When I did my research, I discovered that in Kenya, 65 per cent of school girls could not afford pads.
Consequently, each girl was missing four days of school every month translating to six weeks every academic year.
It’s a wonder that many girls, who still had to do housework once they got home, get anywhere in their studies. When the reality of the tragedy hit me, I joined the campaign for free pads for girls and commenced a programme that provided pads to several schools every year.
Many NGOs including Mfariji Africa and AWOCHE were already undertaking vibrant campaigns on the issue.
In 2004, Kenya had been the first country in the world to eliminate taxes on tampons after an innovative fight led by women legislators, featuring such luminaries as Supreme Court Judge Njoki Ndungu and Embu Governor Cecily Mbarire, who had just joined the House as nominated MPs.
Thereafter in 2011, Kenya eliminated import duty on pads. But the greatest achievement was the amendment of the Basic Education Act in 2016 that now required government to compulsorily provide “free sufficient and quality sanitary pads” to every girl in a public school together with an environmentally sound mechanism for disposal.
Since then, the Education Ministry has allocated millions of shillings for the programme.
But the stigma on periods continues, clearly evidenced by the shock reaction to Senator Orwoba’s activism.

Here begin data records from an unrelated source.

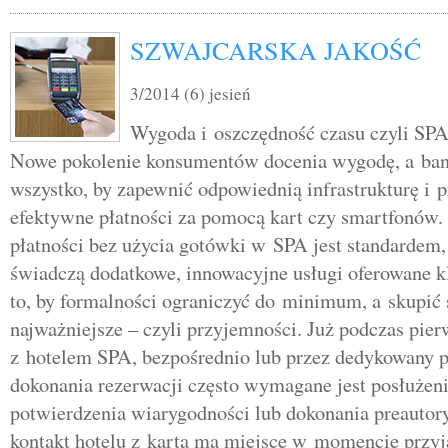
SZWAJCARSKA JAKOŚĆ
3/2014 (6) jesień
Wygoda i oszczędność czasu czyli SPA
Nowe pokolenie konsumentów docenia wygodę, a bank
wszystko, by zapewnić odpowiednią infrastrukturę i 
efektywne płatności za pomocą kart czy smartfonów.
płatności bez użycia gotówki w SPA jest standardem, 
świadczą dodatkowe, innowacyjne usługi oferowane k
to, by formalności ograniczyć do minimum, a skupić
najważniejsze – czyli przyjemności. Już podczas pier
z hotelem SPA, bezpośrednio lub przez dedykowany p
dokonania rezerwacji często wymagane jest posłużeni
potwierdzenia wiarygodności lub dokonania preautory
kontakt hotelu z kartą ma miejsce w momencie przyja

Research by FSG, a non-profit NGO, shows that more than 60 per cent of girls find out about menstruation when they get their first periods. Thereafter every month is a girls’ nightmare wondering if she will be the butt of boys’ jokes for her “misfortunes”.
What the good Senator has done is to call out this attitude that marginalises girls for natural acts for which there should be no shame. It is therefore not the Senator’s actions that were obnoxious, shocking and embarrassing.
What should be detestable and repugnant is that despite such positive strides in Kenya, the reality is that many girls and women continue to pay a heavy price for this most natural of events.
To the good Senator, people may disagree with your tactics, but you forced a country to face the hypocrisy of its attitudes to basic women issues. May your tribe increase!